DATA FOR REVIEW Start Marker

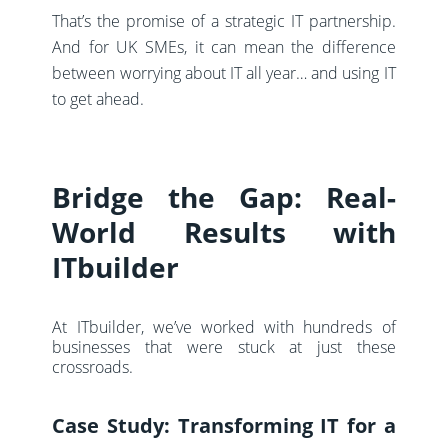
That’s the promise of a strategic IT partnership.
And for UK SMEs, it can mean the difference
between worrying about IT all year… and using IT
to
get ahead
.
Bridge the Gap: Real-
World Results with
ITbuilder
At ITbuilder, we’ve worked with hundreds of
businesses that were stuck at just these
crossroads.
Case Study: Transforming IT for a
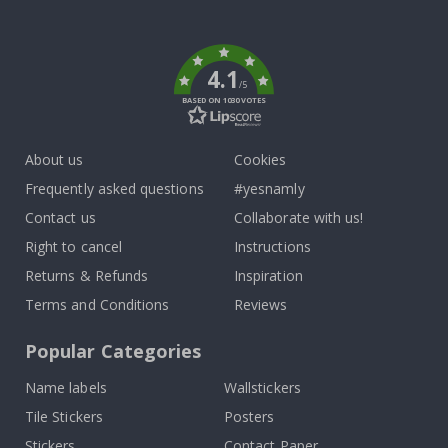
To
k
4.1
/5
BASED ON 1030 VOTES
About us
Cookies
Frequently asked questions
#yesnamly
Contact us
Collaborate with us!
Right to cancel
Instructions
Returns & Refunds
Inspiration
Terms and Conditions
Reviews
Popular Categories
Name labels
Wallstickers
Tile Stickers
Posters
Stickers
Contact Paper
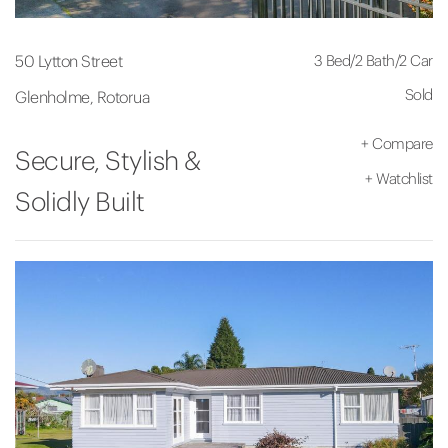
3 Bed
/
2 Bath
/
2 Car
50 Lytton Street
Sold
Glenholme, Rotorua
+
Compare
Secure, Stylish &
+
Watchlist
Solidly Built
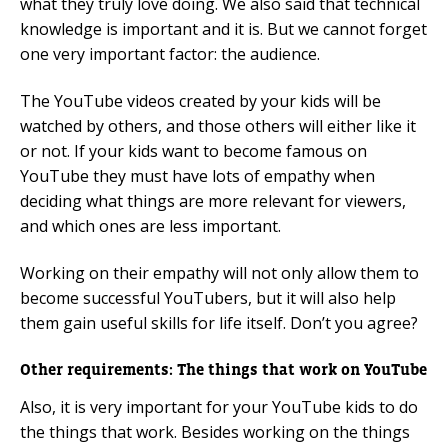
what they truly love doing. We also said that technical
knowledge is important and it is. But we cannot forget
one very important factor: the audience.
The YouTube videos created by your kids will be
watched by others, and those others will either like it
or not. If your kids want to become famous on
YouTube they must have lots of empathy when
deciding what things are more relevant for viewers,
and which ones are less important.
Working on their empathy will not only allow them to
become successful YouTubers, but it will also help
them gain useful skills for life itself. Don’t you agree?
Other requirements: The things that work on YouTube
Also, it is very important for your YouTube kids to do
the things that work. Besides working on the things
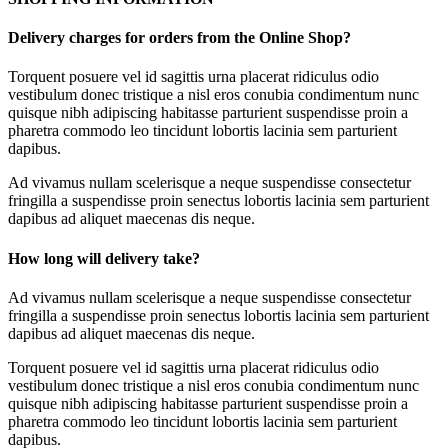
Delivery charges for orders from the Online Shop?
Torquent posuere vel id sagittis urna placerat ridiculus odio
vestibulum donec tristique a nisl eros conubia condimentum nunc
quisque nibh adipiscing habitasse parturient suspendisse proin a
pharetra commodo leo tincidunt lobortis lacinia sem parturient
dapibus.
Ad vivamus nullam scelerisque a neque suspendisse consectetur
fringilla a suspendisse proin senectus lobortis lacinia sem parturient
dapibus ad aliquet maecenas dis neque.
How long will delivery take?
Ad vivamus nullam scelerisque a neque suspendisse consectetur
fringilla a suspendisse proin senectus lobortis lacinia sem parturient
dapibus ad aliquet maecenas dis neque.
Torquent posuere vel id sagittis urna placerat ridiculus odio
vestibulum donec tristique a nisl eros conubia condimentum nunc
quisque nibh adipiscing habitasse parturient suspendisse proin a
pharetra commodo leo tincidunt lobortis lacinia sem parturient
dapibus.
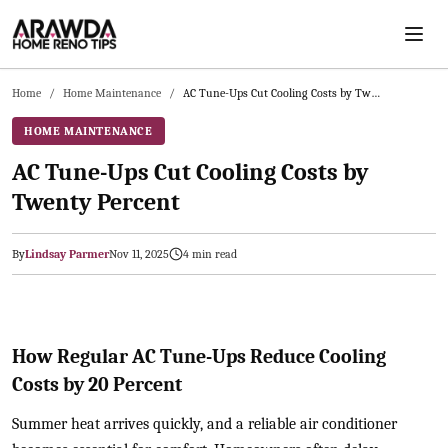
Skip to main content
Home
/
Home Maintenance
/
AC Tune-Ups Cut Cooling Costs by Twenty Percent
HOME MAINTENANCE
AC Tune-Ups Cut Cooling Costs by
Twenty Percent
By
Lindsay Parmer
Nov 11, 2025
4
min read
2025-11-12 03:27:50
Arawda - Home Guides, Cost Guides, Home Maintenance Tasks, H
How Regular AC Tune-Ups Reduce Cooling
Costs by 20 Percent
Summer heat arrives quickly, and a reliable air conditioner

DATA FOR REVIEW End Marker

GOAL OF THE EXERCISE> What you give back must be exactly the lines from the opening line of the entries through the line holding "Working on their", with no pictures.

SOLVED EXERCISE>
That’s the promise of a strategic IT partnership.
And for UK SMEs, it can mean the difference
between worrying about IT all year… and using IT
to
get ahead
.
Bridge the Gap: Real-
World Results with
ITbuilder
At ITbuilder, we’ve worked with hundreds of
businesses that were stuck at just these
crossroads.
Case Study: Transforming IT for a
To
k
4.1
/5
BASED ON 1030 VOTES
About us
Cookies
Frequently asked questions
#yesnamly
Contact us
Collaborate with us!
Right to cancel
Instructions
Returns & Refunds
Inspiration
Terms and Conditions
Reviews
Popular Categories
Name labels
Wallstickers
Tile Stickers
Posters
Stickers
Contact Paper
3 Bed
/
2 Bath
/
2 Car
50 Lytton Street
Sold
Glenholme, Rotorua
+
Compare
Secure, Stylish &
+
Watchlist
Solidly Built
what they truly love doing. We also said that technical
knowledge is important and it is. But we cannot forget
one very important factor: the audience.
The YouTube videos created by your kids will be
watched by others, and those others will either like it
or not. If your kids want to become famous on
YouTube they must have lots of empathy when
deciding what things are more relevant for viewers,
and which ones are less important.
Working on their empathy will not only allow them to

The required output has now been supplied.